As you can imagine, the idea that maybe we should just go ahead and expel students and brand them as rapists based on allegations rather than, say, evidence, raised a few eyebrows at FIRE. (Bloggers Professor KC Johnson and Paul Mirengoff noticed it too.) What made this really interesting rather than simply a depressing confirmation of administrative attitudes towards due process, though, is Dartmouth’s “explanation” of Childress’ remarks to Campus Reform:
However, Dartmouth says that Childress, who plays no role in the judiciary process, was speaking rhetorically and that the question did not represent a personal belief.
“[S]he was not suggesting policy, but was asking a question—a provocative one—meant to generate dialogue around complex issues for which answers are necessary to continue to strengthen and promote fair and equitable processes at all colleges and universities,” Dartmouth College spokesman Justin Anderson told Campus Reform in an emailed statement.
Anderson said that the college “is committed to a fair, objective disciplinary process that respects the rights of both the reporting student and the accused,” and has no intention of altering its policies.
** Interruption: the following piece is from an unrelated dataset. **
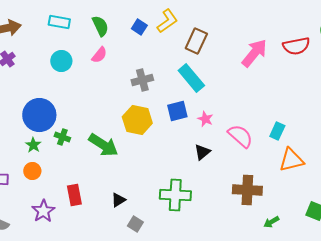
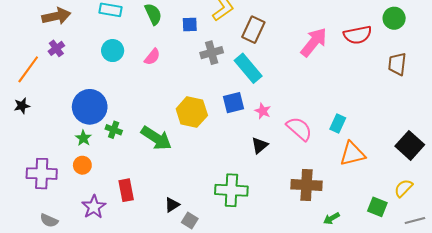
blue square: (139, 27) -> (190, 24), moved, turned -35
pink semicircle: (99, 55) -> (152, 57), moved
gray cross: (142, 80) -> (212, 53), moved
black triangle: (118, 200) -> (172, 205), moved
Yes, Childress’ statement was in part a question, but Dartmouth’s statement pretty clumsily elides over the part of the “question” in which Childress says, “It seems to me that we value fair and equitable processes more than we value the safety of our students. And higher education is not a right. Safety is a right. Higher education is a privilege.” (At Dartmouth, this “privilege” costs $63,282 per year, $0 of which you get back when you’re expelled from the place simply because someone accused you of something.) Dartmouth’s suggestion that this question was not a reflection of Childress’ opinions about due process doesn’t pass the laugh test. Dartmouth obviously hopes nobody will compare Childress’ actual “question” with Dartmouth’s lame attempt at CYA; attorneys representing students expelled from Dartmouth in the future might be interested in the implications of Childress’ statement.
The plus side of Dartmouth’s response is that at least the college must be a little embarrassed by Childress, right? Well, maybe. But right before Childress made her statement at the UVA conference, Dartmouth gave Childress a promotion, appointing her head of the college’s brand new sexual assault center. Looks like Amanda Childress’ career is on the rise at Dartmouth. Let’s just hope not too many students end up getting stepped on while she makes her way to the top.